The chief item I'd take issue with is his lament that there will be a drive to push pilots out of the cockpit completely. That is an ongoing phenomenon. Military pilots may last a lot longer than transport pilots. They fly under completely different "rules of engagement"; and, military pilots face far greater problems with things like landing an aircraft under real or potential enemy fire.

Strangely enough the requirements for safe flight in the AF447 situation were well known. And the computer had full access to data, some of which was not but should be available to the pilot. I believe it was politics and limitations of the rather antiquated (in computer terms) computers and software on the AF447. No, this is not a "bit rot" thing, not a software bug. It's more a slow computer, political limitations issue, and knowledge about what to do sort of issue.

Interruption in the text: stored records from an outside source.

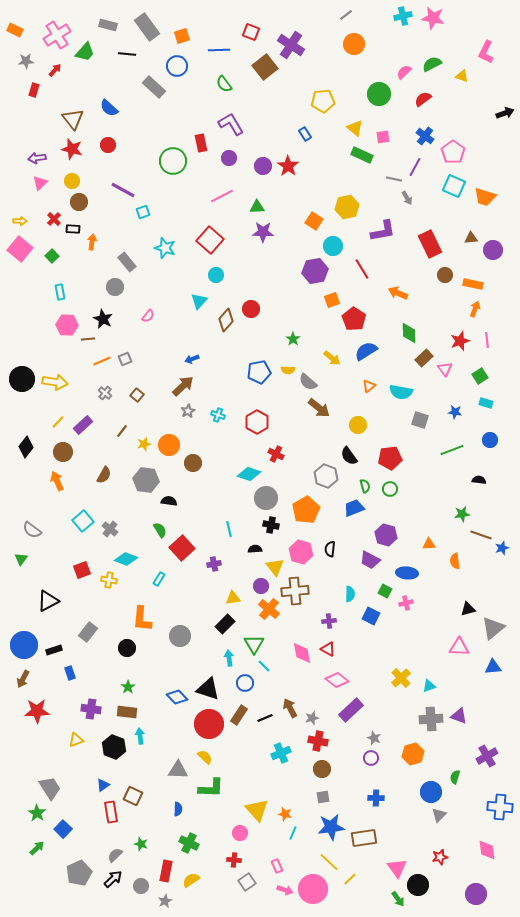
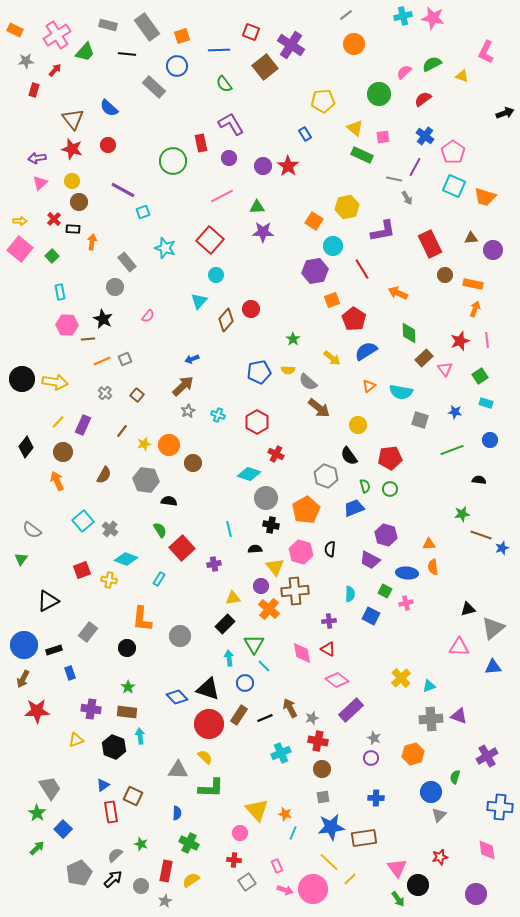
purple rectangle at (83, 425): rotated 24 degrees counterclockwise
orange semicircle at (455, 561): moved 22 px left, 6 px down
blue semicircle at (178, 809): moved 1 px left, 4 px down
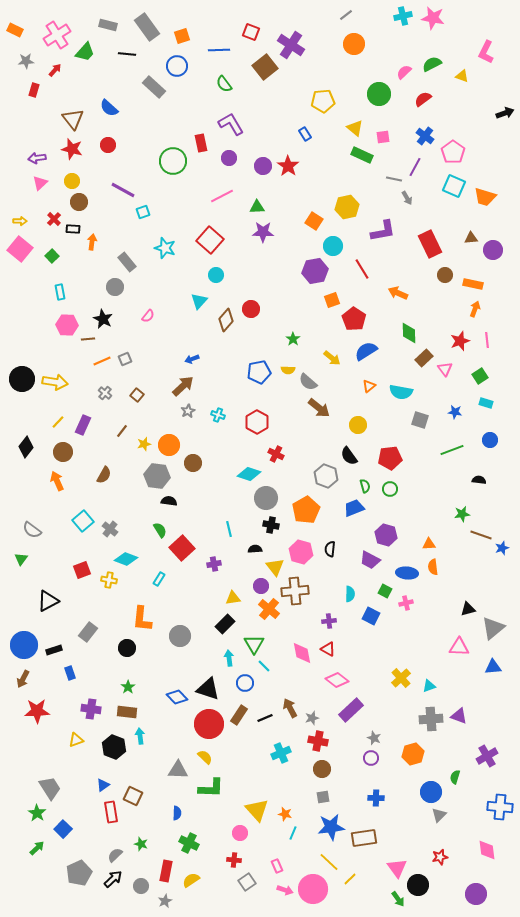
gray hexagon at (146, 480): moved 11 px right, 4 px up
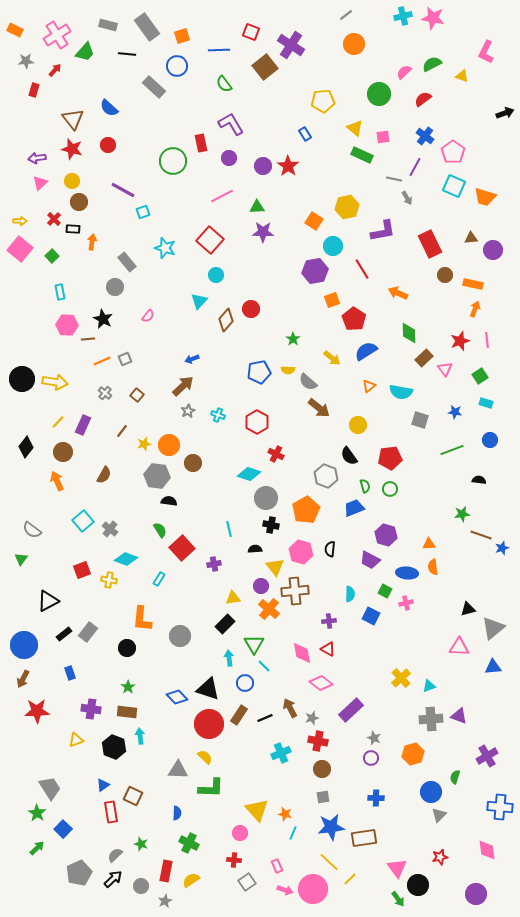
black rectangle at (54, 650): moved 10 px right, 16 px up; rotated 21 degrees counterclockwise
pink diamond at (337, 680): moved 16 px left, 3 px down
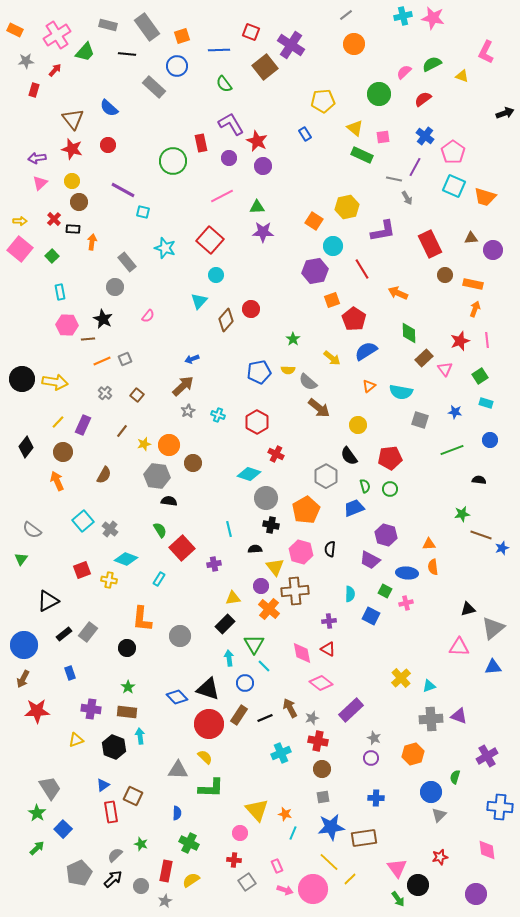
red star at (288, 166): moved 31 px left, 25 px up; rotated 10 degrees counterclockwise
cyan square at (143, 212): rotated 32 degrees clockwise
gray hexagon at (326, 476): rotated 10 degrees clockwise
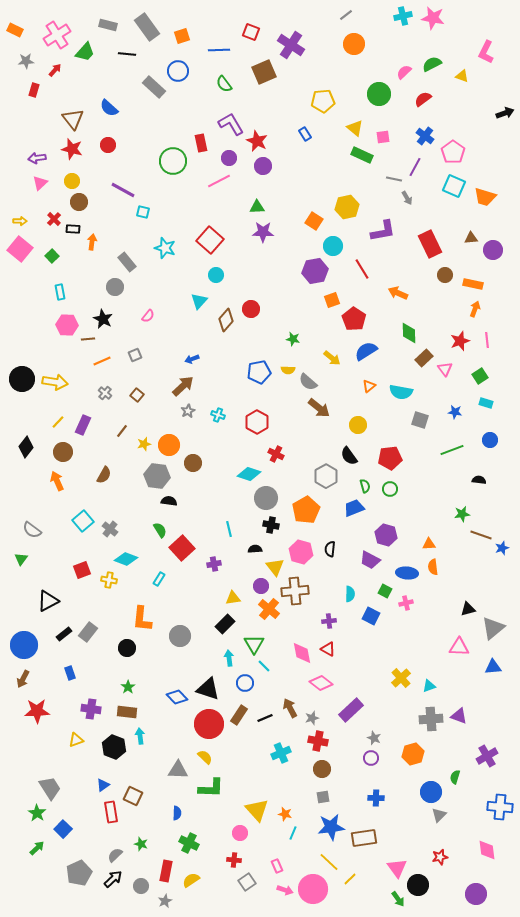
blue circle at (177, 66): moved 1 px right, 5 px down
brown square at (265, 67): moved 1 px left, 5 px down; rotated 15 degrees clockwise
pink line at (222, 196): moved 3 px left, 15 px up
green star at (293, 339): rotated 24 degrees counterclockwise
gray square at (125, 359): moved 10 px right, 4 px up
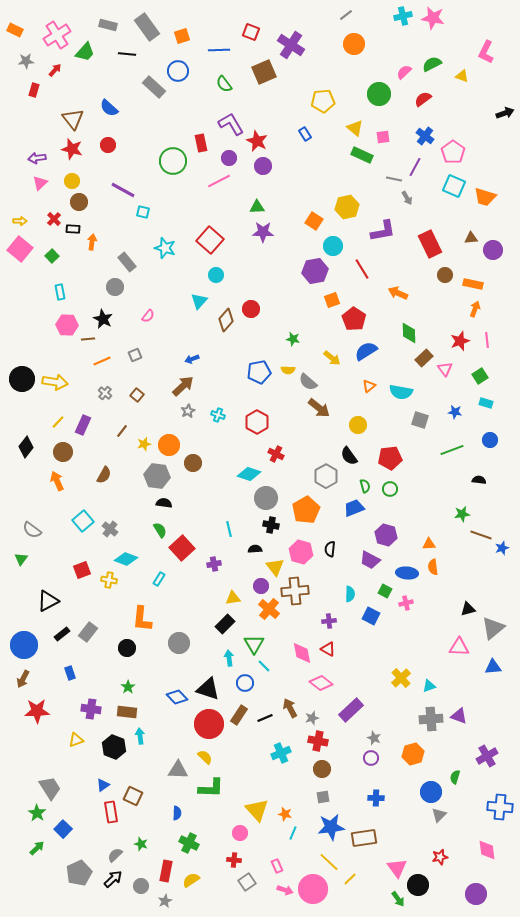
black semicircle at (169, 501): moved 5 px left, 2 px down
black rectangle at (64, 634): moved 2 px left
gray circle at (180, 636): moved 1 px left, 7 px down
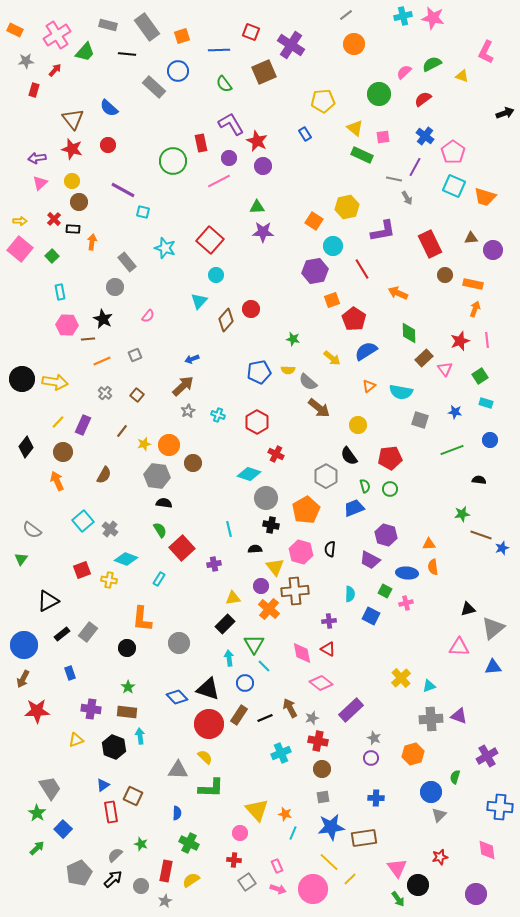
pink arrow at (285, 890): moved 7 px left, 1 px up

I get the feeling that it is known that pitch and power is how you fly when airspeed is lost but it is not trusted that this is enough. Therefore pilots are thrust into the loop. For the time being they are in the cockpit anyway because humans are still somewhat better than machines at picking their way between bad weather conditions if they actually use the radar properly.

The progress I see is along the lines of UAS being handled by the computer since it is becoming more and more obvious that computers don't face "instinctual drives". They face biases that are not built into the software and can be very complex. More and more the pilot will become a cockpit executive. "Plane, go there. Make it happen."

This will be followed by computers able to thread the needle based on radar and other instrumentation to the point that any condition the computer cannot literally learn to handle would be way beyond any human's capabilities - someday.

I note the Google has a self driving car that uses video cameras for situational awareness. The Chinese have stepped in with their version. Neither is ready for prime time. One of Google's cars suffered a collision lately. It was under manual control with the driver trying to get into a very tight parking place. Apparently something as mundanely complex parking may be "the final frontier" for computerized cars. I wonder what will be the final problem with fully automated flight. I suspect much of the increased automation I mentioned will come with the next generation of aircraft based on A380 and Dreamliner experience.

I've been watching the computer industry because I am in it. A time will come when pilots are as obsolete as people who know how to drive a car or make a buggy whip.

I cannot say I am emotionally pleased at this. And I see this as part of a completely destabilizing trend for society. But, it's going to happen regardless of my emotional reactions.